Diversification Opportunities for NMI Holdings and EatonPLC
0.05 | Correlation Coefficient |
Significant diversification
The 3 months correlation between NMI and EatonPLC is 0.05. Overlapping area represents the amount of risk that can be diversified away by holding NMI Holdings and Eaton PLC in the same portfolio, assuming nothing else is changed. The correlation between historical prices or returns on Eaton PLC and NMI Holdings is a relative statistical measure of the degree to which these equity instruments tend to move together. The correlation coefficient measures the extent to which returns on NMI Holdings are associated (or correlated) with EatonPLC. Values of the correlation coefficient range from -1 to +1, where. The correlation of zero (0) is possible when the price movement of Eaton PLC has no effect on the direction of NMI Holdings i.e., NMI Holdings and EatonPLC go up and down completely randomly.
Pair Corralation between NMI Holdings and EatonPLC
Assuming the 90 days horizon NMI Holdings is expected to generate 1.47 times less return on investment than EatonPLC. But when comparing it to its historical volatility, NMI Holdings is 1.18 times less risky than EatonPLC. It trades about 0.07 of its potential returns per unit of risk. Eaton PLC is currently generating about 0.09 of returns per unit of risk over similar time horizon. If you would invest 15,576 in Eaton PLC on October 5, 2024 and sell it today you would earn a total of 16,704 from holding Eaton PLC or generate 107.24% return on investment over 90 days.
Time Period | 3 Months [change] |
Direction | Moves Together |
Strength | Insignificant |
Accuracy | 100.0% |
Values | Daily Returns |
NMI Holdings vs. Eaton PLC
Performance |
Timeline |
NMI Holdings |
Risk-Adjusted Performance
0 of 100
Weak | Strong |
Very Weak
Eaton PLC |
Risk-Adjusted Performance
0 of 100
Weak | Strong |
Insignificant
NMI Holdings and EatonPLC Volatility Contrast
Predicted Return Density |
Returns |
Pair Trading with NMI Holdings and EatonPLC
The main advantage of trading using opposite NMI Holdings and EatonPLC positions is that it hedges away some unsystematic risk. Because of two separate transactions, even if NMI Holdings position performs unexpectedly, EatonPLC can make up some of the losses. Pair trading also minimizes risk from directional movements in the market. For example, if an entire industry or sector drops because of unexpected headlines, the short position in EatonPLC will offset losses from the drop in EatonPLC's long position.The idea behind NMI Holdings and Eaton PLC pairs trading is to make the combined position market-neutral, meaning the overall market's direction will not affect its win or loss (or potential downside or upside).

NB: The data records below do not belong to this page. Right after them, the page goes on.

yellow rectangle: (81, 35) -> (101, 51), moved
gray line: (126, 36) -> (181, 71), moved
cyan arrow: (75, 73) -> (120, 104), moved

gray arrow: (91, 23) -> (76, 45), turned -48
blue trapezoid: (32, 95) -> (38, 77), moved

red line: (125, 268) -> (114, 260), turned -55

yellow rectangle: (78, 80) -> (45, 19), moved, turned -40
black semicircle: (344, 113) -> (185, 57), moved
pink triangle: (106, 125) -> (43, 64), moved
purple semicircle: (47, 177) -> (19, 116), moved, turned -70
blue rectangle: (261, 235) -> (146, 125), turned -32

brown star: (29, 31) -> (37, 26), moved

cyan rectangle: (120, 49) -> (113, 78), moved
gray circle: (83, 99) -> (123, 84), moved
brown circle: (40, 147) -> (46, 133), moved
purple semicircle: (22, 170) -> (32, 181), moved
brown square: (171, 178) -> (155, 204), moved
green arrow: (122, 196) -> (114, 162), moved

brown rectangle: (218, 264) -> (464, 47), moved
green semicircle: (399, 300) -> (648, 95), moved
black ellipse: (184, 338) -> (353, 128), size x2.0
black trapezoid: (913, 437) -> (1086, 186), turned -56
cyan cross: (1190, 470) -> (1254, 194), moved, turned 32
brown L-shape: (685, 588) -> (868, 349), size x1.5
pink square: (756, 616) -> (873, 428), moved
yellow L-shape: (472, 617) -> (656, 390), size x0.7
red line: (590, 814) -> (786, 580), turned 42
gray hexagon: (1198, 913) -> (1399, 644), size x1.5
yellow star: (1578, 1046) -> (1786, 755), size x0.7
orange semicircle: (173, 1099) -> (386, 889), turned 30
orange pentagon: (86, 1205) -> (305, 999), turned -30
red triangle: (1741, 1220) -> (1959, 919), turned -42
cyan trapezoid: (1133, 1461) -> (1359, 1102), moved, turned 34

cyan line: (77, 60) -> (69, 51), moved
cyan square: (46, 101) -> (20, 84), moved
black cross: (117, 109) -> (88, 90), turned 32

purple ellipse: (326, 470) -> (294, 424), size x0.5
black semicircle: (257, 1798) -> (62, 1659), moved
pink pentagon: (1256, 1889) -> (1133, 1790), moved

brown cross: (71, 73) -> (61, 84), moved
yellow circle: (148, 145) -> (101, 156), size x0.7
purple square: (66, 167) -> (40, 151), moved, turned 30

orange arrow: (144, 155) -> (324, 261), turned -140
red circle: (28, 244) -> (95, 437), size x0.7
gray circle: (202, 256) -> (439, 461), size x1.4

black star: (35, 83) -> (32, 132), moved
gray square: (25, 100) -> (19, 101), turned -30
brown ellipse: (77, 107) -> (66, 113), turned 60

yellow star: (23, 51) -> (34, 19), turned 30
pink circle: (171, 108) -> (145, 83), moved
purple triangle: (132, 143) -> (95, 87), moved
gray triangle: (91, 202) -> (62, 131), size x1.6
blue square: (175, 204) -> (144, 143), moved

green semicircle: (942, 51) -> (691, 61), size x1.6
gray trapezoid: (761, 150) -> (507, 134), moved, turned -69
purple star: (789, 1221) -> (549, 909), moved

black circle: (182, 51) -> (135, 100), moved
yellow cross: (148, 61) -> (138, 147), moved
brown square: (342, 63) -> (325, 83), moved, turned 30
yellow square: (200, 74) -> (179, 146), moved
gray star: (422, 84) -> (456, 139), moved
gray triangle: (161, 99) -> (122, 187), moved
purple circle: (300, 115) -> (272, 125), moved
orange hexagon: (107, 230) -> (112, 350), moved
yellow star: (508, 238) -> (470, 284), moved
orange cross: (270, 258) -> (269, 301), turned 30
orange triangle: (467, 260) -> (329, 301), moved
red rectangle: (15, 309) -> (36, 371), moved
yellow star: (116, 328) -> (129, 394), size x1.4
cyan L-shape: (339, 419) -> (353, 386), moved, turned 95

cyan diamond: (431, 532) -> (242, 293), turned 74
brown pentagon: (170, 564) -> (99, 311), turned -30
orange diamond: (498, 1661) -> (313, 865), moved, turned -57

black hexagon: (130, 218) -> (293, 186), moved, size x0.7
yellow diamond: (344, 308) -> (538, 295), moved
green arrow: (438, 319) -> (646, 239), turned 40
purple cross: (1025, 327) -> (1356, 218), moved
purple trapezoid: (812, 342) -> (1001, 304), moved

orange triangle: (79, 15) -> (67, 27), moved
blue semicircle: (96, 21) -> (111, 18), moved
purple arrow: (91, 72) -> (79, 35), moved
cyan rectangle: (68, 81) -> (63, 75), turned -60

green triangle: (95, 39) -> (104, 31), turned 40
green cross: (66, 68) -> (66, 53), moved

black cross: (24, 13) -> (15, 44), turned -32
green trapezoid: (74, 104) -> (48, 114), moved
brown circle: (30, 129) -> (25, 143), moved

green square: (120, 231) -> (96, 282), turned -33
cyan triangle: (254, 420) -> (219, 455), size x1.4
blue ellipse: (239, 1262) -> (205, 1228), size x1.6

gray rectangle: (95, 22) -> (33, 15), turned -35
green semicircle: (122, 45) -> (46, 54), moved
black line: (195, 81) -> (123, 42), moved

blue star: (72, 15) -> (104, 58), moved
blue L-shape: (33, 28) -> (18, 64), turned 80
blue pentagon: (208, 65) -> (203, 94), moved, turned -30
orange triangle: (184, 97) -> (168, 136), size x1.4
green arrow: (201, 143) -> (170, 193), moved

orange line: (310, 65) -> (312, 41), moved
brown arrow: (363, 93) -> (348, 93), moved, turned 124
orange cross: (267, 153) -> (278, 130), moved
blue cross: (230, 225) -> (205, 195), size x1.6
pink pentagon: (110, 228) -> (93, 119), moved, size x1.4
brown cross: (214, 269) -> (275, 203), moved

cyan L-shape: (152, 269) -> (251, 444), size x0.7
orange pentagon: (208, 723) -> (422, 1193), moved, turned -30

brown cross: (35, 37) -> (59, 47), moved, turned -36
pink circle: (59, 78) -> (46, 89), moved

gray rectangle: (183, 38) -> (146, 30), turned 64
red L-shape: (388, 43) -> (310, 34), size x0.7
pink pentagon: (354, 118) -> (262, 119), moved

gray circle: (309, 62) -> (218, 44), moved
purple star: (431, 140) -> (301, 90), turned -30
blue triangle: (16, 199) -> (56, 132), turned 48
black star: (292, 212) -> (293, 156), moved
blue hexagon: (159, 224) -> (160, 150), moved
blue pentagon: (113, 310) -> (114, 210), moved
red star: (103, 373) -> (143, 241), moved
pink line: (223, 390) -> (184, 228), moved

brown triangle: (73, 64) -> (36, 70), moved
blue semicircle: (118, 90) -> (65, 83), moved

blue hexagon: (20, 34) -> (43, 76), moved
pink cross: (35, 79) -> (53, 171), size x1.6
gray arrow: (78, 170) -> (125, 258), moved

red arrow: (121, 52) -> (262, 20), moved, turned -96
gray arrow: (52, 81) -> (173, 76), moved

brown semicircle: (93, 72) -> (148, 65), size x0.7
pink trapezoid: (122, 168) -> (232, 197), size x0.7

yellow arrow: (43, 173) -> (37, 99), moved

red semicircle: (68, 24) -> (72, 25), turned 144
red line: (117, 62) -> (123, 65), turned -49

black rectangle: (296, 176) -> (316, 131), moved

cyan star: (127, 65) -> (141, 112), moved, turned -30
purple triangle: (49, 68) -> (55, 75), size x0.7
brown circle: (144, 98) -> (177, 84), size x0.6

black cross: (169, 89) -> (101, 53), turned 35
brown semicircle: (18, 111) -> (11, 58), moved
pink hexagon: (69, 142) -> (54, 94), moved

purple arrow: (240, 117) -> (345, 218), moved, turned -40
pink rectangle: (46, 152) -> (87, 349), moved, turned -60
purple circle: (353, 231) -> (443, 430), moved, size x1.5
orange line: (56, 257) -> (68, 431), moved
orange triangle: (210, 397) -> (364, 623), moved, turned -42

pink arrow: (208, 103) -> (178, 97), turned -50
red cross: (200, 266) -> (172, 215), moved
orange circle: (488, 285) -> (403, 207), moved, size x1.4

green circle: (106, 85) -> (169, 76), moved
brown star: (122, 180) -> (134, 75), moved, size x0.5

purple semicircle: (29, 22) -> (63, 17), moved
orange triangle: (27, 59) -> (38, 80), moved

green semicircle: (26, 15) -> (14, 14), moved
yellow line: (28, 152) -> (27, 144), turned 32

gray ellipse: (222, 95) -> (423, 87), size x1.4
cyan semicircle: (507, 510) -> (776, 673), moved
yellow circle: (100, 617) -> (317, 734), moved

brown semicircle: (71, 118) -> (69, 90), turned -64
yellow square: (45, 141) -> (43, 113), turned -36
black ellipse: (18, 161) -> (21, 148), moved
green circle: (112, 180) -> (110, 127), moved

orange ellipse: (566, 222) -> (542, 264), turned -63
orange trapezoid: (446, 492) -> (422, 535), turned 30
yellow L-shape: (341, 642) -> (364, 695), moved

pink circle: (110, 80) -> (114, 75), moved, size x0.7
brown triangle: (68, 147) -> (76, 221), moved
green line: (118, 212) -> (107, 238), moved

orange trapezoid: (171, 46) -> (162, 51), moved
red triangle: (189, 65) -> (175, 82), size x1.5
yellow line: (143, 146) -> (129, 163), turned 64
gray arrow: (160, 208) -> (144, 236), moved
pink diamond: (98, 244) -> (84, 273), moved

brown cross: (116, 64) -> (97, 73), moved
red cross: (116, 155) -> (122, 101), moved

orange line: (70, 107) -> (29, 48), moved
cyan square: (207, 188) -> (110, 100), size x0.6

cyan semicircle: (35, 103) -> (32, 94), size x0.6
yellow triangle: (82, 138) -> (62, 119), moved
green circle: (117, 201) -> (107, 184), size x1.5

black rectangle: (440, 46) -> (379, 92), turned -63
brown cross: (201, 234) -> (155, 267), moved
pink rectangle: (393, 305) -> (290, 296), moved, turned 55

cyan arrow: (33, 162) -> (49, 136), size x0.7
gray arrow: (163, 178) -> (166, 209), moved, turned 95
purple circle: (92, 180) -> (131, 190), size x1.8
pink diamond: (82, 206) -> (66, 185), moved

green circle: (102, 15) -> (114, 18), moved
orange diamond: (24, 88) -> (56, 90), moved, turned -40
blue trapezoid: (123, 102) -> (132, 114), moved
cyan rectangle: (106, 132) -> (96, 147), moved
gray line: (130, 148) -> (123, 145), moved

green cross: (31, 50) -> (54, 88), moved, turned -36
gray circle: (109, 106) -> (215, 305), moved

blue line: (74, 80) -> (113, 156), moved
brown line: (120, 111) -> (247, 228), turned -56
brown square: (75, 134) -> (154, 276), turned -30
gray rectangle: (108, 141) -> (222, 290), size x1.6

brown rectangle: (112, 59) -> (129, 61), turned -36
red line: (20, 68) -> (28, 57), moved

This can be achieved by designing a pairs trade with two highly correlated stocks or equities that operate in a similar space or sector, making it possible to obtain profits through simple and relatively low-risk investment.Check out your portfolio center.Note that this page's information should be used as a complementary analysis to find the right mix of equity instruments to add to your existing portfolios or create a brand new portfolio. You can also try the Portfolio Manager module to state of the art Portfolio Manager to monitor and improve performance of your invested capital.